Pulled both ways, Fannin finally placed his trust in General Urrea, and together they groped for common ground, hoping that a vaguely worded surrender document might buy enough time for Urrea to circumvent the brutal decree of Santa Anna that all Texian captives be executed.
I believe that both men deserve our respect for rising above the impulses of the age to fashion an imperfect compromise meant to save lives. But, because they made a pragmatic 21st century decision on a 19th century battlefield, their efforts to save lives, and the efforts of Francita Alavez, the real Angel of Goliad, and others on the Mexican side, have not received the respect that they deserve, either during their own age or during the complex, ambiguous age their actions anticipated, our own.
If the Alamo was a glorious sacrifice in the cause of freedom, then Goliad was a bold if risky gambit in the cause of peace.
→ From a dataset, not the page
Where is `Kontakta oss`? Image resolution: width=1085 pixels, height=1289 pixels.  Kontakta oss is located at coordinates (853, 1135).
While we honor those who were killed in Goliad 176 years ago, let us honor as well what men and women on both sides tried to do before the slaughter of Fannin and almost all of his men took place on Palm Sunday, 1836. The deepest tragedy of Goliad was that the risky gambit succeeded only for a few.
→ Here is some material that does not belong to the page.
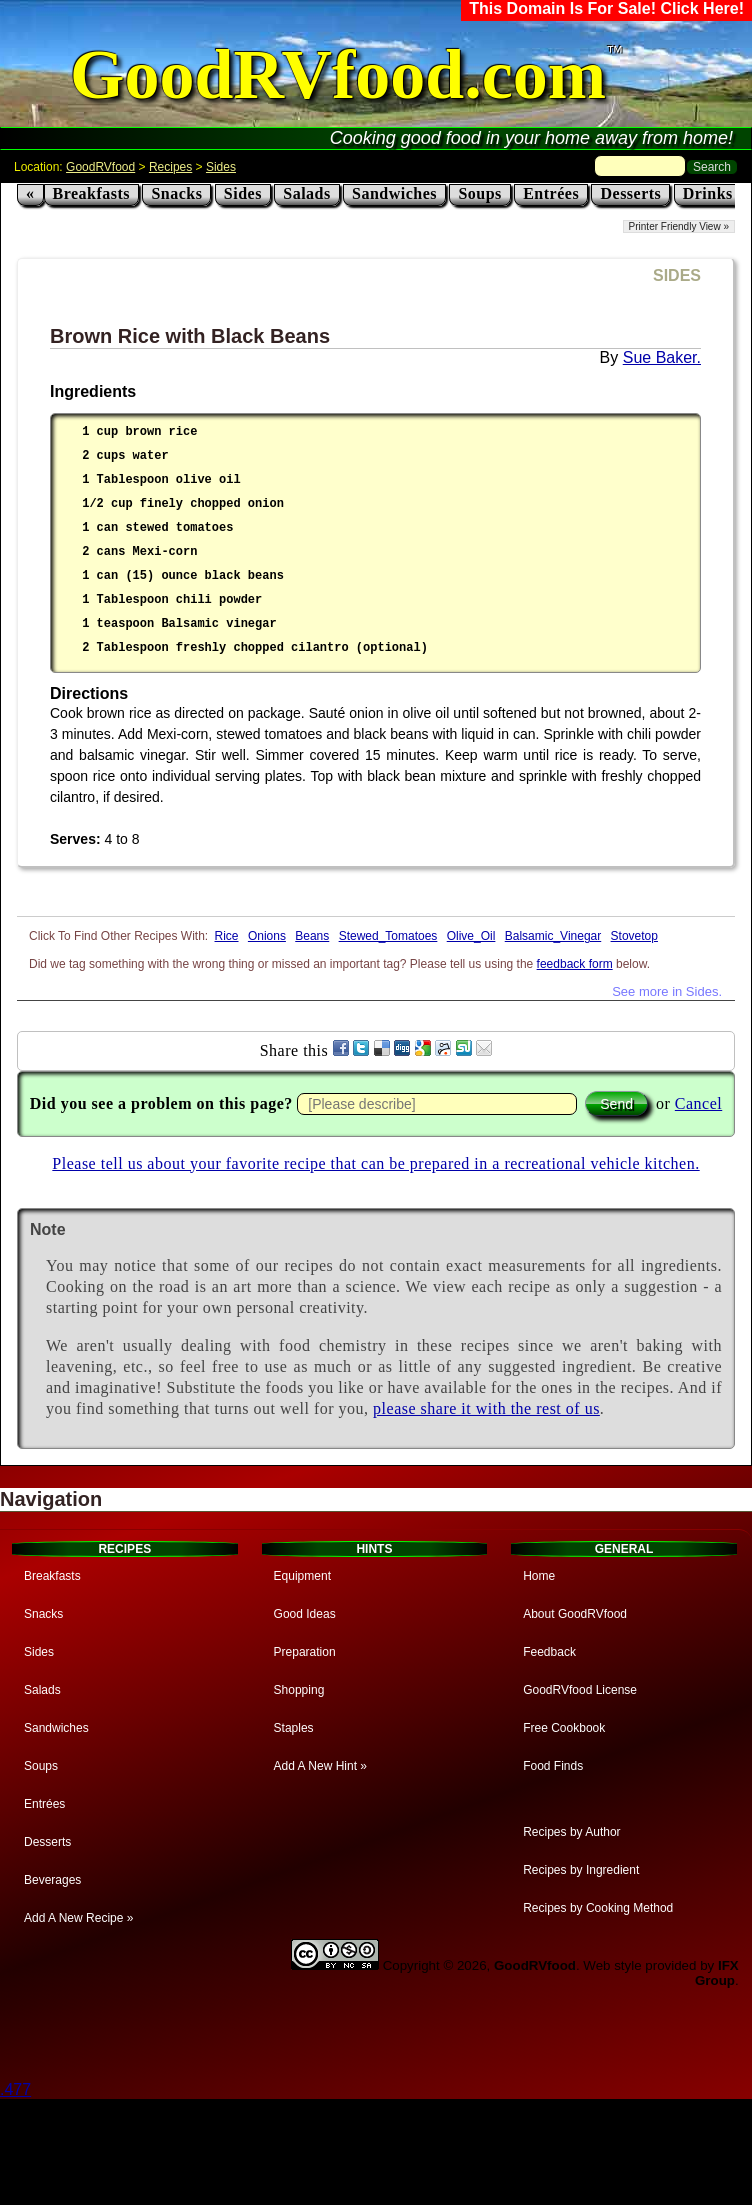 Image resolution: width=752 pixels, height=2205 pixels. I want to click on Feedback, so click(549, 1652).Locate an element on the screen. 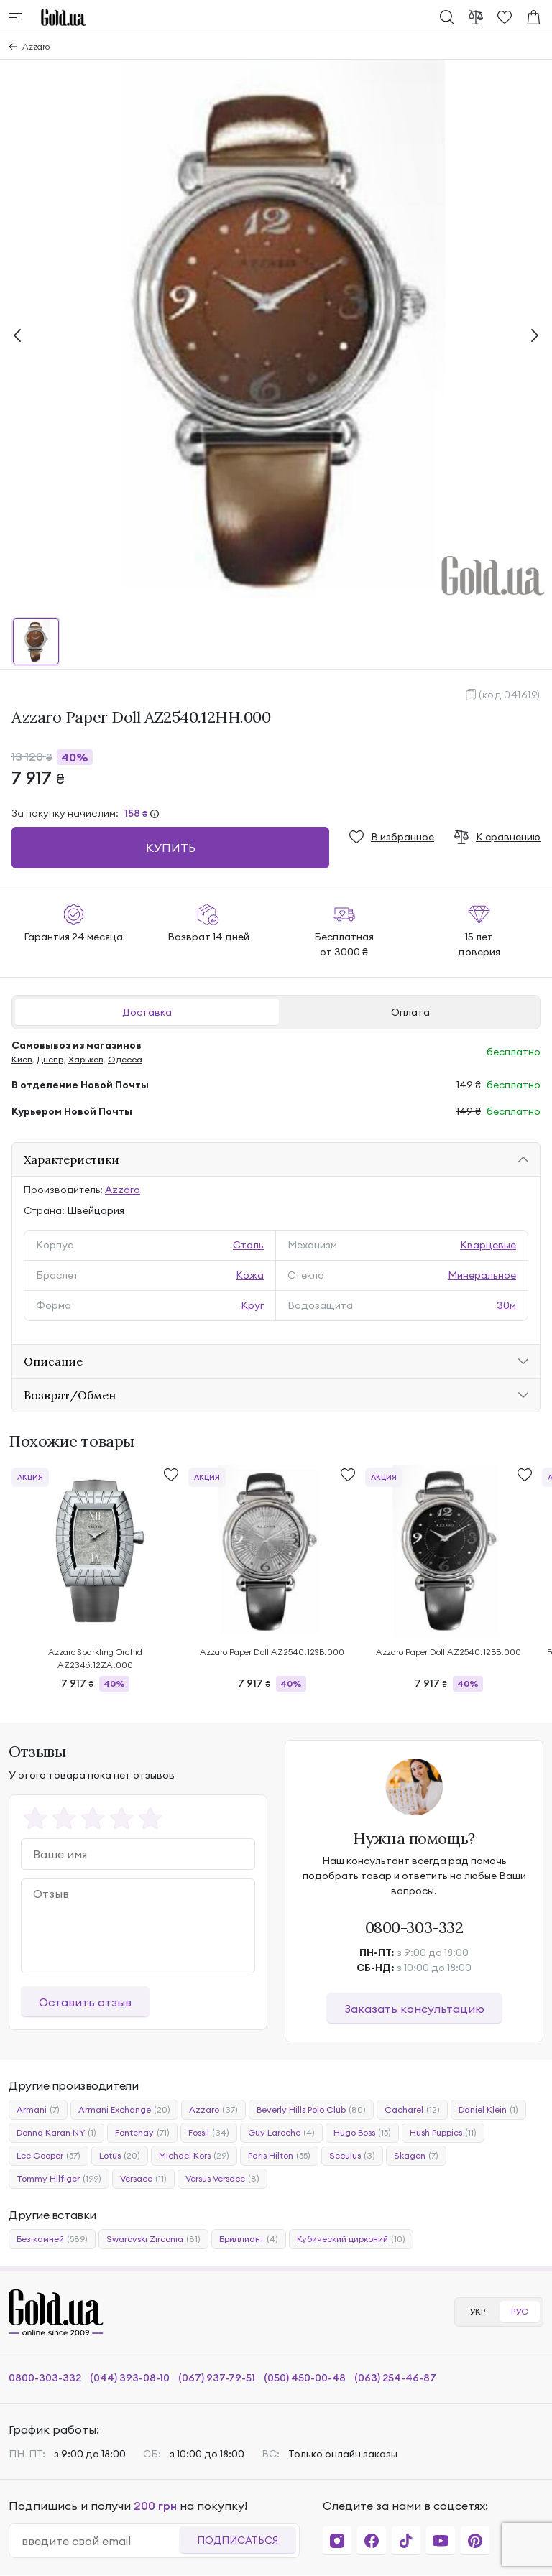 This screenshot has height=2576, width=552. Guy Laroche is located at coordinates (281, 2132).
So this is what my fascination with the dialogue between James Bonham, the Alamo courier, and James Fannin, the commander at Goliad, has wrought: a desire to sort out the passions of the Age, to find out not only what the men might have said, but to discover, through fiction and research, why they said what they said, and to glimpse some of the cultural currents in their historic moment.
Finally, I want to return to Sam Houston, and his fascination with Homer’s Iliad. The first two lines of the Iliad are these:
“Sing, Goddess, of the rage of Peleus’s son Achilles
“The accursed rage that brought great suffering to the [Greeks].”
For it was the rage and impulsive actions of Achilles that led to even more killing, of his own people, of the Trojans, of Hector, and then to the terrible destruction of Troy–and all because Achilles felt that Agamemnon had violated his honor. The noble Achilles, instead of placing the needs of his people first, nursed a personal hatred, and thereby lost his true honor. For true honor owes its first allegiance to something beyond the self; there is no real glory for the hero without this higher purpose.
So it was that Sam Houston, grown to early middle age, did not surrender to rage, impulse, or pride, or follow his personal siren song into the haven of seclusion, but instead endured insults and hints at his lack of courage in order to fight another day after the Runaway Scrape; and on that other day, April 21, 1836, at the battle of San Jacinto, he won. A man who cared less for appearances at that stage of his life than he did for his country. Even the name, Runaway Scrape, shows what many believed about Sam Houston before his great victory.
A Romantic, yes; but a Romantic with the wisdom of the ancients fixed in his brain, a Romantic who knew not only the greatness that individuals may achieve, but also the terrible consequences that often ensue when human passions rule.
And after that day at San Jacinto, though wounded yet again, he refused to let his passions control him and rejected imprudent demands from his men; and he spared Santa Anna, and by sparing him and obtaining a pledge that all Mexican forces would leave Texas, he never had to fight General José de Urrea, a real professional soldier, unlike Santa Anna—and no Romantic himself, but a man who, with superior force, might have won a more extended war.